▶ **EXERCISE**
Repeat the entries that follow, exactly as they are written.

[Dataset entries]
§
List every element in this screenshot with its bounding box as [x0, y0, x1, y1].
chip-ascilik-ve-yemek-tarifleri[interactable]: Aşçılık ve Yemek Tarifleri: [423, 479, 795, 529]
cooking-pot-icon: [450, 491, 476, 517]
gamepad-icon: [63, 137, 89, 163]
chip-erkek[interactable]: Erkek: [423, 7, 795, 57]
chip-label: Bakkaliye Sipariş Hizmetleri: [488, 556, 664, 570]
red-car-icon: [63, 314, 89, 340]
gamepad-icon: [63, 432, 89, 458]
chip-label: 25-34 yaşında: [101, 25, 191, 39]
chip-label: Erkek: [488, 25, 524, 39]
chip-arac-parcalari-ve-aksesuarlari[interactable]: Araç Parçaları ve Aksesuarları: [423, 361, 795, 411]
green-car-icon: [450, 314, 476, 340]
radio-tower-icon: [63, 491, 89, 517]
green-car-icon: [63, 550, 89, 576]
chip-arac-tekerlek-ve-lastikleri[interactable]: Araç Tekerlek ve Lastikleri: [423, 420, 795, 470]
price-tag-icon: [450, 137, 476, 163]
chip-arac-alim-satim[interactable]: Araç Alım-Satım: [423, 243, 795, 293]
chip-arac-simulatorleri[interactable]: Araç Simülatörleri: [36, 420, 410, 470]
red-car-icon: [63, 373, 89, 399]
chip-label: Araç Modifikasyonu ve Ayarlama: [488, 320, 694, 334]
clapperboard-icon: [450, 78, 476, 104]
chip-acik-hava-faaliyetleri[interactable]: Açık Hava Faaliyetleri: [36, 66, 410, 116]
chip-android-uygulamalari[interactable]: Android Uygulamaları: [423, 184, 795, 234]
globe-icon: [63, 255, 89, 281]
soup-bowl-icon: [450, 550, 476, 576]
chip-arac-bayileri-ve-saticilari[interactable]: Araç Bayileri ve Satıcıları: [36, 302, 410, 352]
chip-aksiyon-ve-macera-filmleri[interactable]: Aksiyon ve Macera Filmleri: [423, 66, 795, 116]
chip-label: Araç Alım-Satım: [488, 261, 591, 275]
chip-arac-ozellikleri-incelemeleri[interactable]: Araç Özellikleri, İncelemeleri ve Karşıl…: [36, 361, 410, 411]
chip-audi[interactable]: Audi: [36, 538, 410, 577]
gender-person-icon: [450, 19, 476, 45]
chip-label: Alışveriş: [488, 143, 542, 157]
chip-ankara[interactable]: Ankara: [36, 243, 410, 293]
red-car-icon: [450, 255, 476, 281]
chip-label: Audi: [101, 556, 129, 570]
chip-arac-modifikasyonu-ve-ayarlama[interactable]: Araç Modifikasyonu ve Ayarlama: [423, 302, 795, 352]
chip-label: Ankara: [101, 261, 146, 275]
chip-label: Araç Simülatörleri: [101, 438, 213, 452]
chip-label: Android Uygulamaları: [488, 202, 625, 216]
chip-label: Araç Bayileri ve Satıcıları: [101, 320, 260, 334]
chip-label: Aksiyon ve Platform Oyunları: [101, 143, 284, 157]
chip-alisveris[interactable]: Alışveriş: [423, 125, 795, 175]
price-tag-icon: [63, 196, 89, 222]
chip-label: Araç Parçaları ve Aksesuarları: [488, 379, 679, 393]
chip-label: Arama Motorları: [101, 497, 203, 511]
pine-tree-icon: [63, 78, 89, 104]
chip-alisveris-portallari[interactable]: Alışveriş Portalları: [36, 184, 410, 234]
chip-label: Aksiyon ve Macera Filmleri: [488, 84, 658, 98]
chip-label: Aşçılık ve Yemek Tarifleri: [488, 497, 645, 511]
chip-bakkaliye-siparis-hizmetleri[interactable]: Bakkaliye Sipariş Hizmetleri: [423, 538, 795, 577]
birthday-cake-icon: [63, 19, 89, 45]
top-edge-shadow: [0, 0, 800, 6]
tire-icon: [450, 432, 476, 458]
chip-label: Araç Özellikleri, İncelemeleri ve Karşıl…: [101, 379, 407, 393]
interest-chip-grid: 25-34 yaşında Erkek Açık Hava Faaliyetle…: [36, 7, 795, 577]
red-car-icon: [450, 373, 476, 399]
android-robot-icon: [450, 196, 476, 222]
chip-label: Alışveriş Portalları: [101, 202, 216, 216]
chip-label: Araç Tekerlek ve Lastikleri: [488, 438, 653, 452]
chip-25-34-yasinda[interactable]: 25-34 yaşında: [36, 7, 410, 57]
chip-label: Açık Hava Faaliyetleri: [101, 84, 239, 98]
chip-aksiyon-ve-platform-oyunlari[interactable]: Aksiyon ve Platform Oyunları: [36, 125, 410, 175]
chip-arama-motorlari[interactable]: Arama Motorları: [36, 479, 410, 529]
§
▶ **WORKED SOLUTION**
List every element in this screenshot with its bounding box as [x0, y0, x1, y1].
chip-ascilik-ve-yemek-tarifleri[interactable]: Aşçılık ve Yemek Tarifleri: [423, 479, 795, 529]
cooking-pot-icon: [450, 491, 476, 517]
gamepad-icon: [63, 137, 89, 163]
chip-erkek[interactable]: Erkek: [423, 7, 795, 57]
chip-label: Bakkaliye Sipariş Hizmetleri: [488, 556, 664, 570]
red-car-icon: [63, 314, 89, 340]
gamepad-icon: [63, 432, 89, 458]
chip-label: 25-34 yaşında: [101, 25, 191, 39]
chip-label: Erkek: [488, 25, 524, 39]
chip-arac-parcalari-ve-aksesuarlari[interactable]: Araç Parçaları ve Aksesuarları: [423, 361, 795, 411]
green-car-icon: [450, 314, 476, 340]
radio-tower-icon: [63, 491, 89, 517]
green-car-icon: [63, 550, 89, 576]
chip-arac-tekerlek-ve-lastikleri[interactable]: Araç Tekerlek ve Lastikleri: [423, 420, 795, 470]
price-tag-icon: [450, 137, 476, 163]
chip-arac-alim-satim[interactable]: Araç Alım-Satım: [423, 243, 795, 293]
chip-arac-simulatorleri[interactable]: Araç Simülatörleri: [36, 420, 410, 470]
red-car-icon: [63, 373, 89, 399]
chip-label: Araç Modifikasyonu ve Ayarlama: [488, 320, 694, 334]
clapperboard-icon: [450, 78, 476, 104]
chip-acik-hava-faaliyetleri[interactable]: Açık Hava Faaliyetleri: [36, 66, 410, 116]
chip-android-uygulamalari[interactable]: Android Uygulamaları: [423, 184, 795, 234]
globe-icon: [63, 255, 89, 281]
soup-bowl-icon: [450, 550, 476, 576]
chip-arac-bayileri-ve-saticilari[interactable]: Araç Bayileri ve Satıcıları: [36, 302, 410, 352]
chip-aksiyon-ve-macera-filmleri[interactable]: Aksiyon ve Macera Filmleri: [423, 66, 795, 116]
chip-label: Araç Alım-Satım: [488, 261, 591, 275]
chip-arac-ozellikleri-incelemeleri[interactable]: Araç Özellikleri, İncelemeleri ve Karşıl…: [36, 361, 410, 411]
chip-audi[interactable]: Audi: [36, 538, 410, 577]
gender-person-icon: [450, 19, 476, 45]
chip-label: Alışveriş: [488, 143, 542, 157]
chip-ankara[interactable]: Ankara: [36, 243, 410, 293]
red-car-icon: [450, 255, 476, 281]
chip-label: Audi: [101, 556, 129, 570]
chip-arac-modifikasyonu-ve-ayarlama[interactable]: Araç Modifikasyonu ve Ayarlama: [423, 302, 795, 352]
chip-label: Ankara: [101, 261, 146, 275]
chip-label: Araç Simülatörleri: [101, 438, 213, 452]
chip-label: Android Uygulamaları: [488, 202, 625, 216]
chip-label: Araç Bayileri ve Satıcıları: [101, 320, 260, 334]
chip-label: Aksiyon ve Platform Oyunları: [101, 143, 284, 157]
chip-alisveris[interactable]: Alışveriş: [423, 125, 795, 175]
price-tag-icon: [63, 196, 89, 222]
chip-label: Araç Parçaları ve Aksesuarları: [488, 379, 679, 393]
chip-label: Arama Motorları: [101, 497, 203, 511]
pine-tree-icon: [63, 78, 89, 104]
chip-alisveris-portallari[interactable]: Alışveriş Portalları: [36, 184, 410, 234]
chip-label: Aksiyon ve Macera Filmleri: [488, 84, 658, 98]
chip-label: Aşçılık ve Yemek Tarifleri: [488, 497, 645, 511]
chip-bakkaliye-siparis-hizmetleri[interactable]: Bakkaliye Sipariş Hizmetleri: [423, 538, 795, 577]
birthday-cake-icon: [63, 19, 89, 45]
top-edge-shadow: [0, 0, 800, 6]
tire-icon: [450, 432, 476, 458]
chip-label: Araç Özellikleri, İncelemeleri ve Karşıl…: [101, 379, 407, 393]
interest-chip-grid: 25-34 yaşında Erkek Açık Hava Faaliyetle…: [36, 7, 795, 577]
red-car-icon: [450, 373, 476, 399]
android-robot-icon: [450, 196, 476, 222]
chip-label: Alışveriş Portalları: [101, 202, 216, 216]
chip-label: Araç Tekerlek ve Lastikleri: [488, 438, 653, 452]
chip-25-34-yasinda[interactable]: 25-34 yaşında: [36, 7, 410, 57]
chip-label: Açık Hava Faaliyetleri: [101, 84, 239, 98]
chip-aksiyon-ve-platform-oyunlari[interactable]: Aksiyon ve Platform Oyunları: [36, 125, 410, 175]
chip-arama-motorlari[interactable]: Arama Motorları: [36, 479, 410, 529]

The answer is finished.